## Task description
Read the records below. Copy each line where the string "rect" occurs.
============================================================
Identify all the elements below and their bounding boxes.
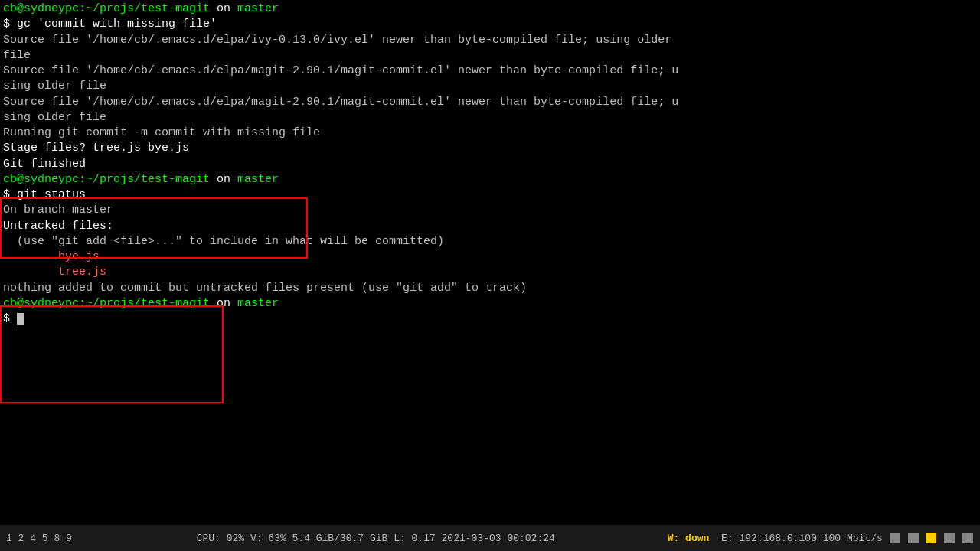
terminal-text: master — [237, 297, 279, 310]
terminal-text: @sydneypc: — [17, 2, 86, 15]
terminal-text: ~/projs/test-magit — [86, 297, 210, 310]
terminal-text: tree.js — [58, 266, 106, 279]
terminal-text: $ gc 'commit with missing file' — [3, 18, 217, 31]
terminal-line: sing older file — [3, 110, 977, 126]
terminal-line: Git finished — [3, 157, 977, 172]
terminal-line: $ git status — [3, 187, 977, 203]
terminal-line: (use "git add <file>..." to include in w… — [3, 234, 977, 249]
terminal-line: Source file '/home/cb/.emacs.d/elpa/ivy-… — [3, 33, 977, 48]
terminal-text: Git finished — [3, 158, 86, 171]
terminal-line: Source file '/home/cb/.emacs.d/elpa/magi… — [3, 64, 977, 79]
terminal-text: @sydneypc: — [17, 173, 86, 186]
terminal-line: sing older file — [3, 79, 977, 94]
terminal-line: bye.js — [3, 249, 977, 265]
terminal-text: on — [210, 297, 237, 310]
terminal-text: on — [210, 173, 237, 186]
terminal-text: Source file '/home/cb/.emacs.d/elpa/ivy-… — [3, 34, 671, 47]
terminal-text: $ git status — [3, 188, 86, 201]
terminal-text: cb — [3, 297, 17, 310]
statusbar-sep1 — [712, 533, 718, 544]
terminal-text: on — [210, 2, 237, 15]
terminal-text: @sydneypc: — [17, 297, 86, 310]
terminal-text: $ — [3, 312, 17, 325]
terminal-text: sing older file — [3, 111, 106, 124]
terminal-cursor — [17, 313, 24, 325]
terminal-line: nothing added to commit but untracked fi… — [3, 281, 977, 296]
terminal-line: On branch master — [3, 203, 977, 218]
statusbar-center: CPU: 02% V: 63% 5.4 GiB/30.7 GiB L: 0.17… — [84, 533, 668, 544]
terminal-line: Running git commit -m commit with missin… — [3, 126, 977, 141]
statusbar: 1 2 4 5 8 9 CPU: 02% V: 63% 5.4 GiB/30.7… — [0, 525, 980, 551]
terminal-line: $ — [3, 311, 977, 327]
terminal: cb@sydneypc:~/projs/test-magit on master… — [0, 0, 980, 525]
tray-icon-3 — [926, 533, 936, 543]
terminal-line: Stage files? tree.js bye.js — [3, 141, 977, 156]
terminal-line: $ gc 'commit with missing file' — [3, 17, 977, 32]
statusbar-workspaces: 1 2 4 5 8 9 — [6, 533, 72, 544]
terminal-text: file — [3, 49, 31, 62]
tray-icon-5 — [962, 533, 973, 543]
terminal-text: Source file '/home/cb/.emacs.d/elpa/magi… — [3, 96, 678, 109]
terminal-text: Untracked files: — [3, 220, 113, 233]
statusbar-warning: W: down — [668, 533, 710, 544]
terminal-line: tree.js — [3, 265, 977, 280]
terminal-text: On branch master — [3, 204, 113, 217]
terminal-text — [3, 266, 58, 279]
terminal-text: ~/projs/test-magit — [86, 173, 210, 186]
terminal-text: ~/projs/test-magit — [86, 2, 210, 15]
tray-area — [889, 533, 974, 544]
terminal-text: Source file '/home/cb/.emacs.d/elpa/magi… — [3, 64, 678, 77]
terminal-text: cb — [3, 173, 17, 186]
terminal-text: Stage files? tree.js bye.js — [3, 142, 189, 155]
terminal-line: cb@sydneypc:~/projs/test-magit on master — [3, 296, 977, 311]
terminal-line: cb@sydneypc:~/projs/test-magit on master — [3, 2, 977, 17]
tray-icon-1 — [890, 533, 900, 543]
tray-icon-2 — [908, 533, 919, 543]
tray-icon-4 — [944, 533, 955, 543]
terminal-line: file — [3, 48, 977, 64]
terminal-text: (use "git add <file>..." to include in w… — [3, 235, 444, 248]
terminal-line: Source file '/home/cb/.emacs.d/elpa/magi… — [3, 95, 977, 110]
terminal-text: nothing added to commit but untracked fi… — [3, 282, 527, 295]
terminal-line: Untracked files: — [3, 219, 977, 234]
terminal-line: cb@sydneypc:~/projs/test-magit on master — [3, 172, 977, 187]
terminal-text — [3, 250, 58, 263]
terminal-text: master — [237, 173, 279, 186]
terminal-text: master — [237, 2, 279, 15]
terminal-text: Running git commit -m commit with missin… — [3, 126, 320, 139]
terminal-text: bye.js — [58, 250, 100, 263]
terminal-text: sing older file — [3, 80, 106, 93]
terminal-text: cb — [3, 2, 17, 15]
statusbar-ethernet: E: 192.168.0.100 100 Mbit/s — [721, 533, 883, 544]
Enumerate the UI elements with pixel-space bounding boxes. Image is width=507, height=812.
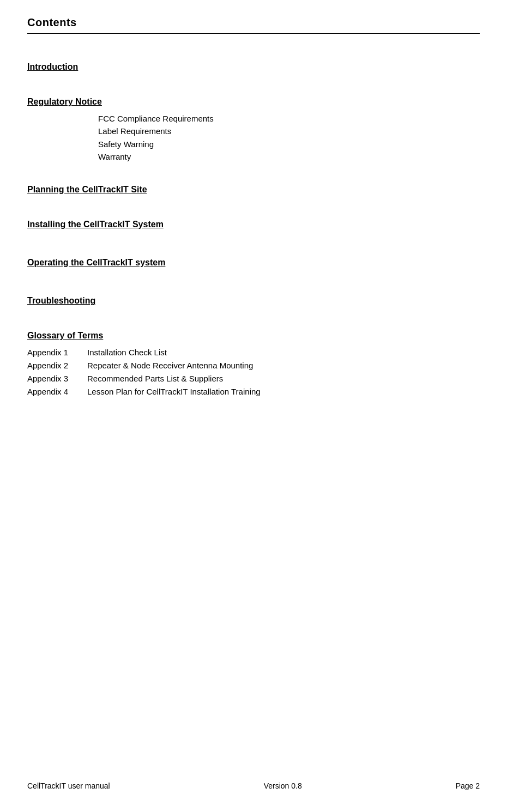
appendix-1-text: Installation Check List <box>87 346 167 359</box>
appendix-item-4: Appendix 4 Lesson Plan for CellTrackIT I… <box>27 385 480 398</box>
glossary-heading[interactable]: Glossary of Terms <box>27 331 103 341</box>
footer-manual-name: CellTrackIT user manual <box>27 781 110 790</box>
page-header: Contents <box>27 16 480 47</box>
introduction-heading[interactable]: Introduction <box>27 62 78 72</box>
section-introduction: Introduction <box>27 52 480 75</box>
section-regulatory-notice: Regulatory Notice FCC Compliance Require… <box>27 87 480 163</box>
section-installing: Installing the CellTrackIT System <box>27 210 480 233</box>
section-troubleshooting: Troubleshooting <box>27 286 480 309</box>
footer-version: Version 0.8 <box>264 781 302 790</box>
appendix-2-label: Appendix 2 <box>27 359 87 372</box>
section-operating: Operating the CellTrackIT system <box>27 248 480 271</box>
page-title: Contents <box>27 16 480 29</box>
page-container: Contents Introduction Regulatory Notice … <box>0 0 507 812</box>
title-divider <box>27 33 480 34</box>
sub-item-safety: Safety Warning <box>98 138 480 150</box>
appendix-2-text: Repeater & Node Receiver Antenna Mountin… <box>87 359 253 372</box>
appendix-item-3: Appendix 3 Recommended Parts List & Supp… <box>27 372 480 385</box>
appendix-item-2: Appendix 2 Repeater & Node Receiver Ante… <box>27 359 480 372</box>
page-footer: CellTrackIT user manual Version 0.8 Page… <box>27 771 480 790</box>
appendix-3-label: Appendix 3 <box>27 372 87 385</box>
appendix-4-text: Lesson Plan for CellTrackIT Installation… <box>87 385 261 398</box>
footer-page-number: Page 2 <box>456 781 480 790</box>
appendix-list: Appendix 1 Installation Check List Appen… <box>27 346 480 398</box>
section-planning: Planning the CellTrackIT Site <box>27 175 480 198</box>
operating-heading[interactable]: Operating the CellTrackIT system <box>27 258 165 268</box>
appendix-4-label: Appendix 4 <box>27 385 87 398</box>
content-body: Introduction Regulatory Notice FCC Compl… <box>27 47 480 771</box>
sub-item-fcc: FCC Compliance Requirements <box>98 112 480 125</box>
sub-item-label: Label Requirements <box>98 125 480 137</box>
section-glossary: Glossary of Terms <box>27 321 480 344</box>
appendix-1-label: Appendix 1 <box>27 346 87 359</box>
appendix-3-text: Recommended Parts List & Suppliers <box>87 372 223 385</box>
sub-item-warranty: Warranty <box>98 150 480 163</box>
installing-heading[interactable]: Installing the CellTrackIT System <box>27 220 164 229</box>
troubleshooting-heading[interactable]: Troubleshooting <box>27 296 95 306</box>
appendix-item-1: Appendix 1 Installation Check List <box>27 346 480 359</box>
regulatory-sub-items: FCC Compliance Requirements Label Requir… <box>98 112 480 163</box>
planning-heading[interactable]: Planning the CellTrackIT Site <box>27 185 147 195</box>
regulatory-notice-heading[interactable]: Regulatory Notice <box>27 97 102 107</box>
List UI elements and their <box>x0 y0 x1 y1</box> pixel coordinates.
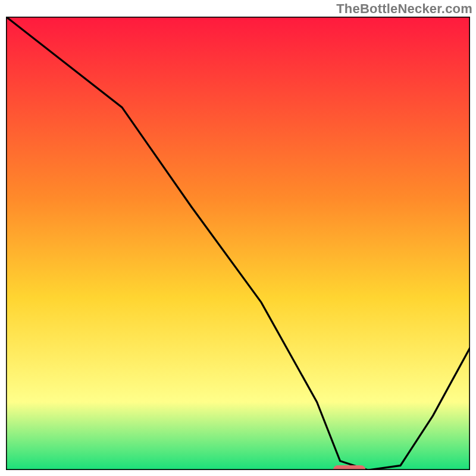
plot-area <box>6 17 470 470</box>
chart-container: TheBottleNecker.com <box>0 0 476 476</box>
gradient-background <box>6 17 470 470</box>
watermark-label: TheBottleNecker.com <box>336 1 472 17</box>
plot-svg <box>6 17 470 470</box>
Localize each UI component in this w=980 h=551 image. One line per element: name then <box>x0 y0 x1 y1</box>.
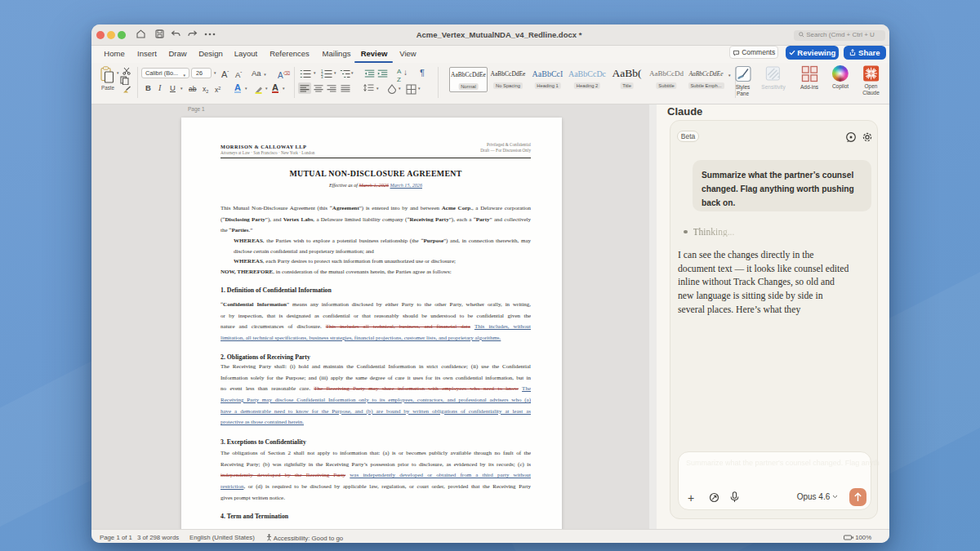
svg-text:3: 3 <box>321 75 323 78</box>
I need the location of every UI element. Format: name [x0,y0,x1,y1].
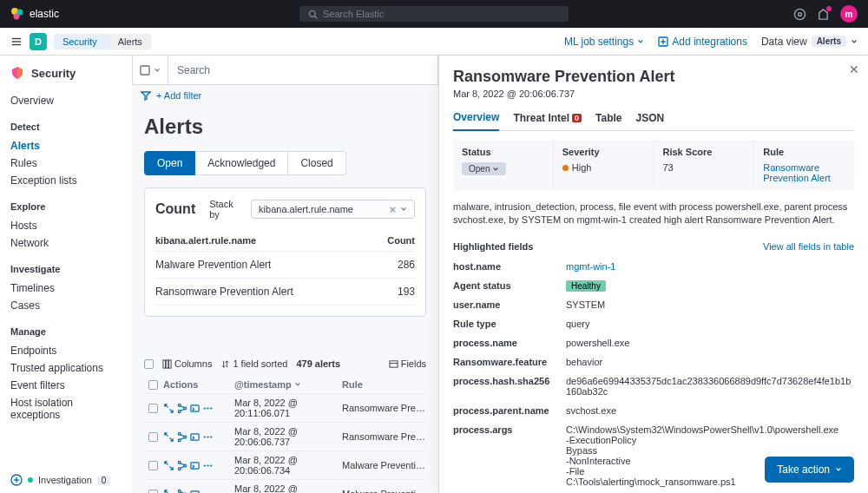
row-checkbox[interactable] [148,432,158,442]
svg-rect-18 [168,359,171,367]
expand-icon[interactable] [163,431,174,443]
timestamp-header[interactable]: @timestamp [229,379,337,390]
sort-icon [220,359,230,369]
investigation-label: Investigation [38,475,92,485]
svg-rect-13 [141,66,149,75]
field-key: host.name [453,261,566,272]
close-flyout-button[interactable]: ✕ [849,62,859,76]
global-search[interactable]: Search Elastic [299,6,569,22]
analyze-icon[interactable] [176,489,187,494]
expand-icon[interactable] [163,403,174,414]
tab-threat-intel[interactable]: Threat Intel 0 [513,111,582,130]
status-tab-open[interactable]: Open [144,151,195,175]
row-checkbox[interactable] [148,490,158,494]
investigation-footer[interactable]: Investigation 0 [10,474,110,486]
session-icon[interactable] [189,489,201,494]
newsfeed-icon[interactable] [817,8,830,21]
sidebar-item-exception-lists[interactable]: Exception lists [10,172,121,189]
elastic-logo-icon [10,7,24,21]
sidebar-item-endpoints[interactable]: Endpoints [10,342,121,359]
status-pill[interactable]: Open [462,162,506,175]
expand-icon[interactable] [163,489,174,494]
view-all-fields[interactable]: View all fields in table [763,241,854,252]
user-avatar[interactable]: m [840,5,858,23]
ml-job-settings[interactable]: ML job settings [564,36,644,48]
space-badge[interactable]: D [30,33,47,50]
tab-json[interactable]: JSON [636,111,665,130]
chevron-down-icon [492,166,499,173]
count-row[interactable]: Malware Prevention Alert286 [155,252,415,279]
field-value-link[interactable]: mgmt-win-1 [566,261,615,272]
svg-rect-31 [191,433,199,439]
add-integrations[interactable]: Add integrations [658,36,747,48]
field-key: Rule type [453,319,566,329]
sort-button[interactable]: 1 field sorted [220,358,287,369]
svg-point-26 [207,407,208,409]
sidebar-item-alerts[interactable]: Alerts [10,137,121,154]
tab-table[interactable]: Table [595,111,621,130]
header-checkbox[interactable] [148,380,158,390]
cell-timestamp: Mar 8, 2022 @ 20:06:06.737 [229,426,337,447]
analyze-icon[interactable] [176,403,187,414]
add-filter-button[interactable]: + Add filter [156,90,201,101]
alert-flyout: ✕ Ransomware Prevention Alert Mar 8, 202… [438,56,868,493]
table-row[interactable]: Mar 8, 2022 @ 20:11:06.071 Ransomware Pr… [144,394,426,423]
sidebar-item-network[interactable]: Network [10,234,121,252]
cell-timestamp: Mar 8, 2022 @ 20:06:06.734 [229,455,337,476]
stack-by-input[interactable]: kibana.alert.rule.name [251,200,415,219]
status-tab-closed[interactable]: Closed [288,151,345,175]
rule-header[interactable]: Rule [337,379,426,390]
sidebar-item-event-filters[interactable]: Event filters [10,377,121,394]
session-icon[interactable] [189,403,201,414]
count-title: Count [155,201,195,217]
sidebar-item-host-isolation-exceptions[interactable]: Host isolation exceptions [10,394,121,424]
query-language-selector[interactable] [133,56,168,84]
filter-options-icon[interactable] [141,90,151,101]
more-actions-icon[interactable] [202,460,214,471]
sidebar-item-overview[interactable]: Overview [10,92,121,109]
highlighted-field-row: Rule typequery [453,314,854,333]
tab-overview[interactable]: Overview [453,111,499,131]
columns-button[interactable]: Columns [162,358,212,369]
breadcrumb-security[interactable]: Security [54,34,106,49]
query-input[interactable]: Search [168,64,437,76]
analyze-icon[interactable] [176,431,187,443]
chevron-down-icon [637,38,644,45]
sidebar-item-rules[interactable]: Rules [10,154,121,172]
help-icon[interactable] [793,8,806,21]
data-view[interactable]: Data view Alerts [761,36,858,48]
sidebar-item-hosts[interactable]: Hosts [10,217,121,234]
fields-button[interactable]: Fields [389,358,426,369]
table-row[interactable]: Mar 8, 2022 @ 20:06:06.734 Malware Preve… [144,451,426,480]
count-row[interactable]: Ransomware Prevention Alert193 [155,279,415,306]
analyze-icon[interactable] [176,460,187,471]
elastic-logo[interactable]: elastic [10,7,59,21]
plus-circle-icon[interactable] [10,474,23,486]
svg-point-32 [204,436,206,437]
table-row[interactable]: Mar 8, 2022 @ 20:06:06.737 Ransomware Pr… [144,423,426,451]
clear-icon[interactable] [389,206,397,214]
field-key: process.name [453,338,566,348]
table-row[interactable]: Mar 8, 2022 @ 20:01:03.657 Malware Preve… [144,480,426,493]
breadcrumb-alerts[interactable]: Alerts [106,34,151,49]
sidebar-item-trusted-applications[interactable]: Trusted applications [10,359,121,377]
more-actions-icon[interactable] [202,431,214,443]
rule-link[interactable]: Ransomware Prevention Alert [763,162,845,183]
sidebar-item-timelines[interactable]: Timelines [10,279,121,297]
session-icon[interactable] [189,431,201,443]
sidebar-section-heading: Explore [10,201,121,212]
session-icon[interactable] [189,460,201,471]
expand-icon[interactable] [163,460,174,471]
take-action-button[interactable]: Take action [765,457,854,483]
row-checkbox[interactable] [148,461,158,470]
status-tab-acknowledged[interactable]: Acknowledged [195,151,288,175]
row-checkbox[interactable] [148,404,158,413]
more-actions-icon[interactable] [202,403,214,414]
severity-card: Severity High [554,140,654,190]
select-all-checkbox[interactable] [144,359,154,369]
sidebar-item-cases[interactable]: Cases [10,297,121,314]
summary-cards: Status Open Severity High Risk Score 73 … [453,140,854,190]
more-actions-icon[interactable] [202,489,214,494]
nav-toggle-icon[interactable] [10,36,23,48]
stack-by: Stack by kibana.alert.rule.name [209,199,415,220]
============================================================
## Exercise solution
svg-rect-18 [168,359,171,367]
svg-rect-13 [141,66,149,75]
svg-rect-31 [191,433,199,439]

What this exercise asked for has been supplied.